1. Bull market
Also known as the bull market, it refers to a generally bullish market that lasts for a long time. The so-called "bear market", also known as the short market, refers to a generally bearish market that lasts for a relatively long period of time.
2. Bear market
A bear market is also called a short market, a market in which prices are falling. When some investors began to panic, they sold their holdings and stayed on the sidelines with short positions. At this time, the short side dominates the market, and the long (optimistic about the market outlook) atmosphere is seriously insufficient, which is generally called a short market. In the securities market, it means that the overall operating trend is downward. Although there are rebounds during the period, each wave is lower than the previous wave.
In such a market, the vast majority of people lose money. Of course, there are also opportunities in the short market, but opportunities are fleeting and difficult to capture.
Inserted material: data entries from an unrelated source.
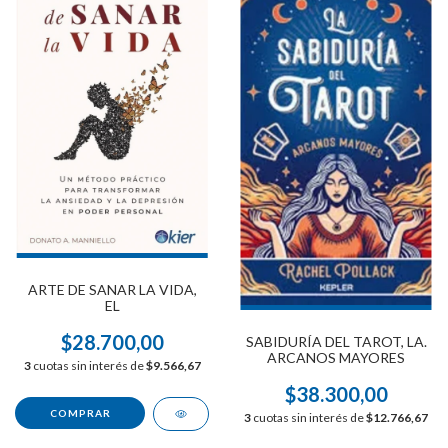
ARTE DE SANAR LA VIDA,
EL
$28.700,00
SABIDURÍA DEL TAROT, LA.
ARCANOS MAYORES
3
cuotas sin interés de
$9.566,67
$38.300,00
3
cuotas sin interés de
$12.766,67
It is especially difficult to operate in the short market.
Extended information:
The main bull market signs are:
1. The number of stocks with rising prices is greater than the number of stocks with falling prices;
2. The total trading volume of stocks is high when prices rise, or the total trading volume of stocks is low when prices fall;
3. Securities companies lower the requirements for the proportion of debt investors’ own funds, so that they More funds can be invested in the market;
4. The government reduces the statutory reserve ratio of banks;
5. Corporate managers, directors and major shareholders compete to buy stocks.